Sinn Féin e sinistra di classe

Il Sinn Féin, l’antica ala politica dell’IRA, esce rafforzato (anche se un po’ meno di quanto sperasse) dalle elezioni, con quasi 300.000 voti (più 75.000), il 13,9% (più 4%) e 22 deputati (forse 23: quindi più 8 o 9). Oggi, in termini elettorali, è la più forte formazione a sinistra, dopo lo sprofondamento del Labour. Ma ha un forte handicap: la sua storia, le sue radici, suscitano ostilità in gran parte della società irlandese, ovviamente a destra ma anche a sinistra. A meno di un suo profondo rinnovamento e del superamento di non poche ambiguità, non sarà in grado di proporsi come lo strumento necessario per un cambiamento radicale. Il suo leader carismatico, Gerry Adams, è un’icona ingombrante, che rimanda più al passato che al futuro. Staremo a vedere.

La sinistra di classe oggi in Irlanda è rappresentata politicamente dalla variegata, rissosa ma forse in via di maturazione galassia delle formazioni che si richiamano al trotskismo: il Socialist Party, con la sua articolazione della Anty-Austerity Alliance (AAA) e il Socialist Workers Party, con la sua articolazione della People Before Profit Alliance (PBP), che, pur rimanendo distinti, si presentavano formalmente come un unico partito AAA-PBP. A questi vanno aggiunti il Workers and Unemployed Action Group (WUAG) e la United Left Alliance (ULA). Tutti assieme questi gruppi sfiorano i 100.000 voti (quasi il 5 %) e ottengono 7 seggi (3 alla AAA, che ne guadagna uno; 2 riconfermati al PBP, uno riconfermato alla WUAG e uno nuovo alla ULA).

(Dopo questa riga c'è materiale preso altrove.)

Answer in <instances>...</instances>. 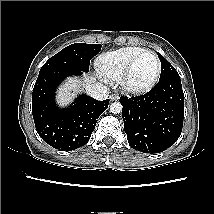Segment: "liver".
<instances>
[{
  "mask_svg": "<svg viewBox=\"0 0 214 214\" xmlns=\"http://www.w3.org/2000/svg\"><path fill=\"white\" fill-rule=\"evenodd\" d=\"M95 82V77L85 76L82 80L76 78H68L57 91V103L60 106H66L69 104L75 96V93L79 91L80 87H87ZM73 91V93H71Z\"/></svg>",
  "mask_w": 214,
  "mask_h": 214,
  "instance_id": "obj_1",
  "label": "liver"
}]
</instances>
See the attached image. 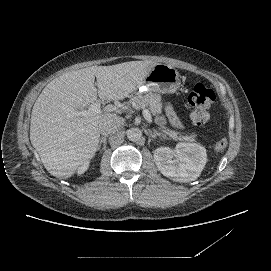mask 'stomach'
<instances>
[{"instance_id": "0dacf381", "label": "stomach", "mask_w": 271, "mask_h": 271, "mask_svg": "<svg viewBox=\"0 0 271 271\" xmlns=\"http://www.w3.org/2000/svg\"><path fill=\"white\" fill-rule=\"evenodd\" d=\"M179 72L169 64L157 63L137 86L139 92L175 93L180 87Z\"/></svg>"}]
</instances>
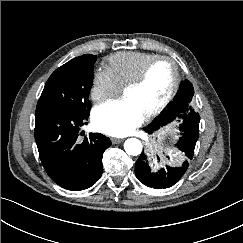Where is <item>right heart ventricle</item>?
<instances>
[{"label": "right heart ventricle", "instance_id": "1", "mask_svg": "<svg viewBox=\"0 0 243 243\" xmlns=\"http://www.w3.org/2000/svg\"><path fill=\"white\" fill-rule=\"evenodd\" d=\"M157 56L145 52H118L107 57L104 60V66L123 88L137 77L150 60Z\"/></svg>", "mask_w": 243, "mask_h": 243}]
</instances>
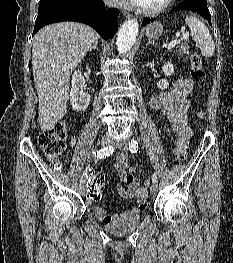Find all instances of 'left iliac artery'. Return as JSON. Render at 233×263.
Here are the masks:
<instances>
[{
  "label": "left iliac artery",
  "mask_w": 233,
  "mask_h": 263,
  "mask_svg": "<svg viewBox=\"0 0 233 263\" xmlns=\"http://www.w3.org/2000/svg\"><path fill=\"white\" fill-rule=\"evenodd\" d=\"M129 150L132 153H137V151H138V143H137V141L135 139H132L129 142ZM152 181L153 182H157V175L155 173L152 175Z\"/></svg>",
  "instance_id": "left-iliac-artery-1"
}]
</instances>
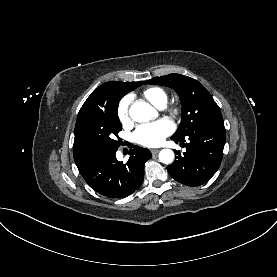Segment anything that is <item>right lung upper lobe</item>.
<instances>
[{"mask_svg": "<svg viewBox=\"0 0 277 277\" xmlns=\"http://www.w3.org/2000/svg\"><path fill=\"white\" fill-rule=\"evenodd\" d=\"M142 83L143 82L109 81L100 85L84 102L78 113L76 125L91 114L106 112L115 102L114 91L116 89L124 90L127 94L133 89L139 87ZM73 154L76 164L86 160V158L80 154L78 146L75 143L73 147Z\"/></svg>", "mask_w": 277, "mask_h": 277, "instance_id": "cb5924a9", "label": "right lung upper lobe"}]
</instances>
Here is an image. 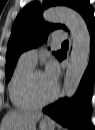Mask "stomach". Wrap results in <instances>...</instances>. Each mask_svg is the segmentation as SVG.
Instances as JSON below:
<instances>
[{"label":"stomach","mask_w":95,"mask_h":130,"mask_svg":"<svg viewBox=\"0 0 95 130\" xmlns=\"http://www.w3.org/2000/svg\"><path fill=\"white\" fill-rule=\"evenodd\" d=\"M39 130H54V123L53 122H49V123L41 122L39 125Z\"/></svg>","instance_id":"1"}]
</instances>
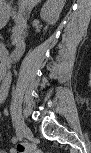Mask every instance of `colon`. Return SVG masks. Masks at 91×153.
<instances>
[{
    "mask_svg": "<svg viewBox=\"0 0 91 153\" xmlns=\"http://www.w3.org/2000/svg\"><path fill=\"white\" fill-rule=\"evenodd\" d=\"M16 153H38V149L34 144H18L16 147Z\"/></svg>",
    "mask_w": 91,
    "mask_h": 153,
    "instance_id": "colon-1",
    "label": "colon"
}]
</instances>
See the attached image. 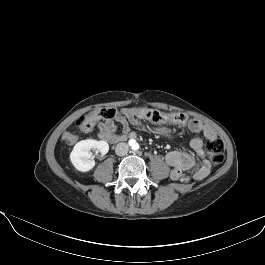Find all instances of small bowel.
I'll return each mask as SVG.
<instances>
[{"mask_svg":"<svg viewBox=\"0 0 265 265\" xmlns=\"http://www.w3.org/2000/svg\"><path fill=\"white\" fill-rule=\"evenodd\" d=\"M136 108L122 109L115 118L108 119L98 125V135L109 143H118L130 132L129 124L142 126L141 118L134 115ZM187 128L191 132H202L208 140L217 138L213 128L202 122L191 119ZM117 124L121 126L122 133L117 132ZM192 153L171 151L166 154L165 161L171 167V178L175 181L187 182L189 177L185 171L193 169L192 178L196 181L205 179L210 173V163L204 155V142L201 138H194L190 142Z\"/></svg>","mask_w":265,"mask_h":265,"instance_id":"c3829d8e","label":"small bowel"}]
</instances>
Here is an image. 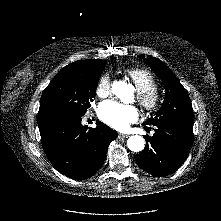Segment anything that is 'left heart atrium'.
I'll return each mask as SVG.
<instances>
[{
    "label": "left heart atrium",
    "instance_id": "obj_1",
    "mask_svg": "<svg viewBox=\"0 0 221 221\" xmlns=\"http://www.w3.org/2000/svg\"><path fill=\"white\" fill-rule=\"evenodd\" d=\"M98 114L101 120L117 130L127 129L129 124L138 118V112L134 106L114 101L102 102L99 106Z\"/></svg>",
    "mask_w": 221,
    "mask_h": 221
}]
</instances>
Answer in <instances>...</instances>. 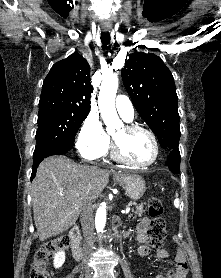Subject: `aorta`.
Returning a JSON list of instances; mask_svg holds the SVG:
<instances>
[{
  "label": "aorta",
  "mask_w": 221,
  "mask_h": 278,
  "mask_svg": "<svg viewBox=\"0 0 221 278\" xmlns=\"http://www.w3.org/2000/svg\"><path fill=\"white\" fill-rule=\"evenodd\" d=\"M118 89V77L116 74L105 76L100 86L98 105L104 122L108 125L110 119H118L115 108V97ZM106 203H102L97 209L95 227L97 232H102L106 223Z\"/></svg>",
  "instance_id": "aorta-1"
}]
</instances>
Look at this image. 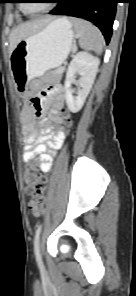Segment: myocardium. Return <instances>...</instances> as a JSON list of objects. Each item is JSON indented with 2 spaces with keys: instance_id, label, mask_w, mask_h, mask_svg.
Instances as JSON below:
<instances>
[{
  "instance_id": "obj_1",
  "label": "myocardium",
  "mask_w": 136,
  "mask_h": 296,
  "mask_svg": "<svg viewBox=\"0 0 136 296\" xmlns=\"http://www.w3.org/2000/svg\"><path fill=\"white\" fill-rule=\"evenodd\" d=\"M21 6H22L24 12H26V13H28V14H31V15H35V14H38V13L44 12V11H46V10L49 9V7H48V8H43V9H40V10H33V9H31V8L28 6L27 3H22Z\"/></svg>"
}]
</instances>
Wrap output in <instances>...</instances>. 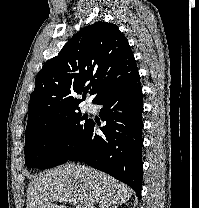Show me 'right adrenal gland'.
I'll return each instance as SVG.
<instances>
[{
  "instance_id": "right-adrenal-gland-1",
  "label": "right adrenal gland",
  "mask_w": 199,
  "mask_h": 208,
  "mask_svg": "<svg viewBox=\"0 0 199 208\" xmlns=\"http://www.w3.org/2000/svg\"><path fill=\"white\" fill-rule=\"evenodd\" d=\"M111 208H118V205L112 206Z\"/></svg>"
}]
</instances>
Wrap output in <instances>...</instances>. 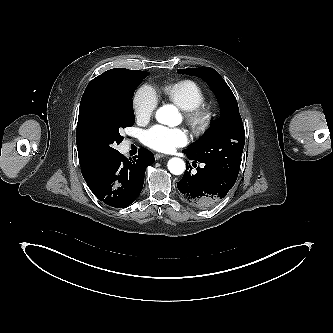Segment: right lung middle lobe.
Instances as JSON below:
<instances>
[{
	"label": "right lung middle lobe",
	"instance_id": "obj_1",
	"mask_svg": "<svg viewBox=\"0 0 333 333\" xmlns=\"http://www.w3.org/2000/svg\"><path fill=\"white\" fill-rule=\"evenodd\" d=\"M148 75L136 70L96 96L84 129V145L95 159L108 162L117 155L114 147L123 140L121 130L135 122L134 91Z\"/></svg>",
	"mask_w": 333,
	"mask_h": 333
}]
</instances>
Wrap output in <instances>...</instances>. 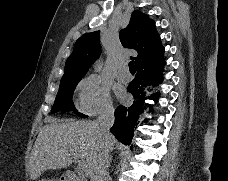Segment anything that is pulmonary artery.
<instances>
[{
  "mask_svg": "<svg viewBox=\"0 0 228 181\" xmlns=\"http://www.w3.org/2000/svg\"><path fill=\"white\" fill-rule=\"evenodd\" d=\"M129 74H117V79H129Z\"/></svg>",
  "mask_w": 228,
  "mask_h": 181,
  "instance_id": "1",
  "label": "pulmonary artery"
}]
</instances>
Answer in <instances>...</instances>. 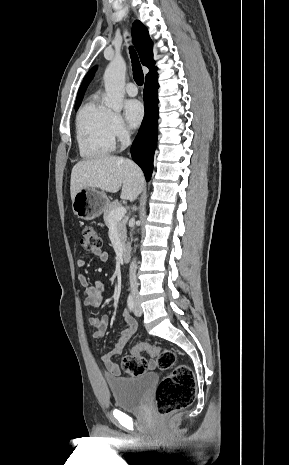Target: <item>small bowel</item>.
Listing matches in <instances>:
<instances>
[{
	"instance_id": "1",
	"label": "small bowel",
	"mask_w": 289,
	"mask_h": 465,
	"mask_svg": "<svg viewBox=\"0 0 289 465\" xmlns=\"http://www.w3.org/2000/svg\"><path fill=\"white\" fill-rule=\"evenodd\" d=\"M93 256L101 262H106L109 259V255L106 251H103L100 248L93 249L89 254L78 259V267L84 268L87 264V261ZM78 281L81 286L85 288V304L91 308L99 307L103 300L105 284L102 281L96 280L92 285H90L85 274H79ZM123 318L126 323V328L121 332L119 338L115 341L111 350L104 353L101 357L108 372L114 376L120 375L121 370L113 358L121 354L124 347L137 330L136 321L127 312L123 313ZM109 322L110 318L107 315L102 316L101 318L92 317L89 319L90 325L95 328L94 338L100 340L105 337ZM148 366L153 368L155 366V362L150 361Z\"/></svg>"
}]
</instances>
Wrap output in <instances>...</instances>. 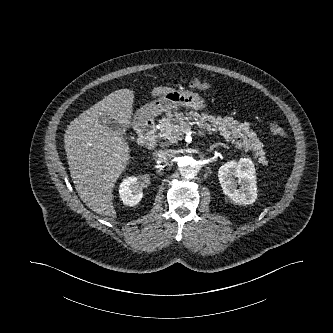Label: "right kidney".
Instances as JSON below:
<instances>
[{
	"mask_svg": "<svg viewBox=\"0 0 333 333\" xmlns=\"http://www.w3.org/2000/svg\"><path fill=\"white\" fill-rule=\"evenodd\" d=\"M119 195L125 205L138 204L143 197L142 187L138 183V179L134 176L125 179L120 185Z\"/></svg>",
	"mask_w": 333,
	"mask_h": 333,
	"instance_id": "ca27d5eb",
	"label": "right kidney"
}]
</instances>
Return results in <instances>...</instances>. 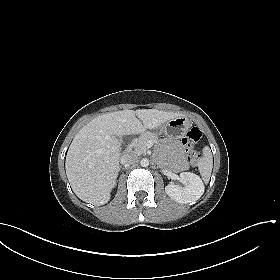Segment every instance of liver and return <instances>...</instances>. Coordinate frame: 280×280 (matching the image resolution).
Wrapping results in <instances>:
<instances>
[{"label":"liver","instance_id":"liver-1","mask_svg":"<svg viewBox=\"0 0 280 280\" xmlns=\"http://www.w3.org/2000/svg\"><path fill=\"white\" fill-rule=\"evenodd\" d=\"M182 116L156 109L122 110L100 115L75 135L66 155V175L74 193L101 206L110 200L121 154L118 136L139 134Z\"/></svg>","mask_w":280,"mask_h":280}]
</instances>
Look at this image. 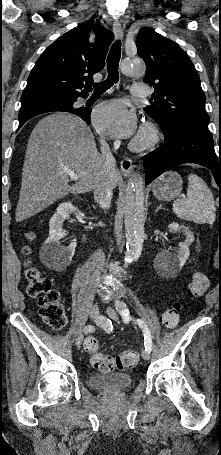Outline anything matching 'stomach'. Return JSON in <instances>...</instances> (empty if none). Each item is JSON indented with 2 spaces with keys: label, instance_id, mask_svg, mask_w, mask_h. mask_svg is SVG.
Instances as JSON below:
<instances>
[{
  "label": "stomach",
  "instance_id": "obj_1",
  "mask_svg": "<svg viewBox=\"0 0 221 455\" xmlns=\"http://www.w3.org/2000/svg\"><path fill=\"white\" fill-rule=\"evenodd\" d=\"M182 178L175 171L162 174L152 185V191L156 198L162 201H171L182 190Z\"/></svg>",
  "mask_w": 221,
  "mask_h": 455
}]
</instances>
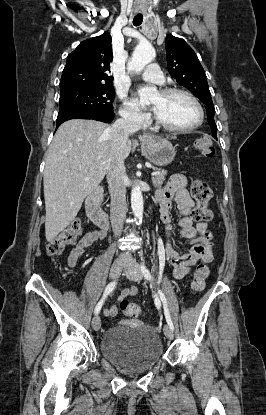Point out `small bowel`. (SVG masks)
I'll return each mask as SVG.
<instances>
[{"mask_svg": "<svg viewBox=\"0 0 266 415\" xmlns=\"http://www.w3.org/2000/svg\"><path fill=\"white\" fill-rule=\"evenodd\" d=\"M187 184L185 176L173 175L168 183L156 193V202L160 205V218L165 225L168 239L165 246V255L167 261L173 267L172 276L175 279H183L197 262L206 264L213 260V236L207 223L199 222L194 224L189 216L194 203L189 194ZM172 200L175 201L177 210L181 215L178 222L180 235L191 241L189 252L184 254L176 251L171 242L173 224L170 208ZM104 237L105 231L101 229L87 232L71 250L68 257V265L71 268L75 267L85 250ZM137 292L138 289L135 286L124 289L118 300L122 301L124 298L133 297ZM116 314L117 307L115 305L104 311L105 316H115Z\"/></svg>", "mask_w": 266, "mask_h": 415, "instance_id": "small-bowel-1", "label": "small bowel"}]
</instances>
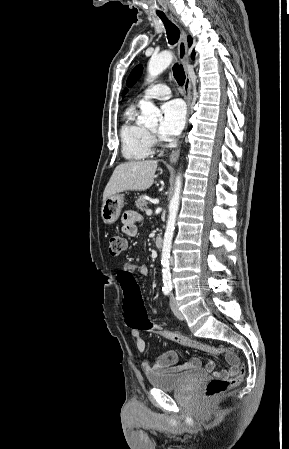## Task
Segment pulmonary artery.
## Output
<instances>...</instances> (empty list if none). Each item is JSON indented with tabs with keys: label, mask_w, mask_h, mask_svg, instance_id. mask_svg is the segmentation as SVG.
<instances>
[{
	"label": "pulmonary artery",
	"mask_w": 289,
	"mask_h": 449,
	"mask_svg": "<svg viewBox=\"0 0 289 449\" xmlns=\"http://www.w3.org/2000/svg\"><path fill=\"white\" fill-rule=\"evenodd\" d=\"M170 94V88L166 84L157 83L147 88L141 97L142 99H166Z\"/></svg>",
	"instance_id": "pulmonary-artery-1"
}]
</instances>
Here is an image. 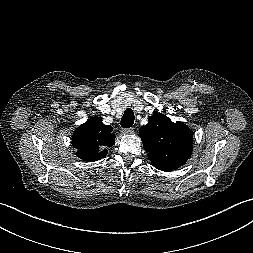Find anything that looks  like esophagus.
<instances>
[{
  "instance_id": "obj_1",
  "label": "esophagus",
  "mask_w": 253,
  "mask_h": 253,
  "mask_svg": "<svg viewBox=\"0 0 253 253\" xmlns=\"http://www.w3.org/2000/svg\"><path fill=\"white\" fill-rule=\"evenodd\" d=\"M123 134H133L134 133V128H127L122 130Z\"/></svg>"
}]
</instances>
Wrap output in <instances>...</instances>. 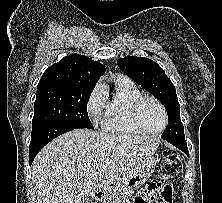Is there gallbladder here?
Listing matches in <instances>:
<instances>
[{
    "label": "gallbladder",
    "instance_id": "obj_1",
    "mask_svg": "<svg viewBox=\"0 0 222 203\" xmlns=\"http://www.w3.org/2000/svg\"><path fill=\"white\" fill-rule=\"evenodd\" d=\"M81 203H91V200H90V198L86 197L81 201Z\"/></svg>",
    "mask_w": 222,
    "mask_h": 203
}]
</instances>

Si tratta ancora, come si vede, di un insieme eterogeneo e a volte conflittuale di sigle, nessuna delle quali va oltre le dimensioni nazionali di un piccolo partito del 2 %. Ma se si riuscirà a superare gradualmente la sindrome identitaria e ad avviare con più risolutezza altri processi di convergenza, le prospettive sono buone. Non ci si deve far ingannare “dal quasi 5 %” di cui sopra. Questi gruppi e partitini, infatti, non presentavano candidati in tutte le circoscrizioni, ma solo in quelle in cui avevano – o ritenevano di avere – un minimo di radicamento.

Così AAA era presente in sole 12 circoscrizioni su 40: in tre ha ottenuto risultati compresi fra il 15 e il 18 %, in una il 10 %, nelle altre oscilla dall’uno al 4 %. PBP, presente in 17 circoscrizioni, ottiene il 16 % in una, il 10-11 % in due, tra il 5 e il 6 % in altre due, e risultati non disprezzabili nelle altre. WUAG, con un solo candidato, ottiene il 10 %, e la ULA, anch’essa con un solo candidato, sfiora il 15 %. Laddove la candidatura corrispondeva a una presenza effettiva dell’organizzazione nelle lotte quotidiane i risultati non sono mancati. Ancora uno sforzo, compagni irlandesi.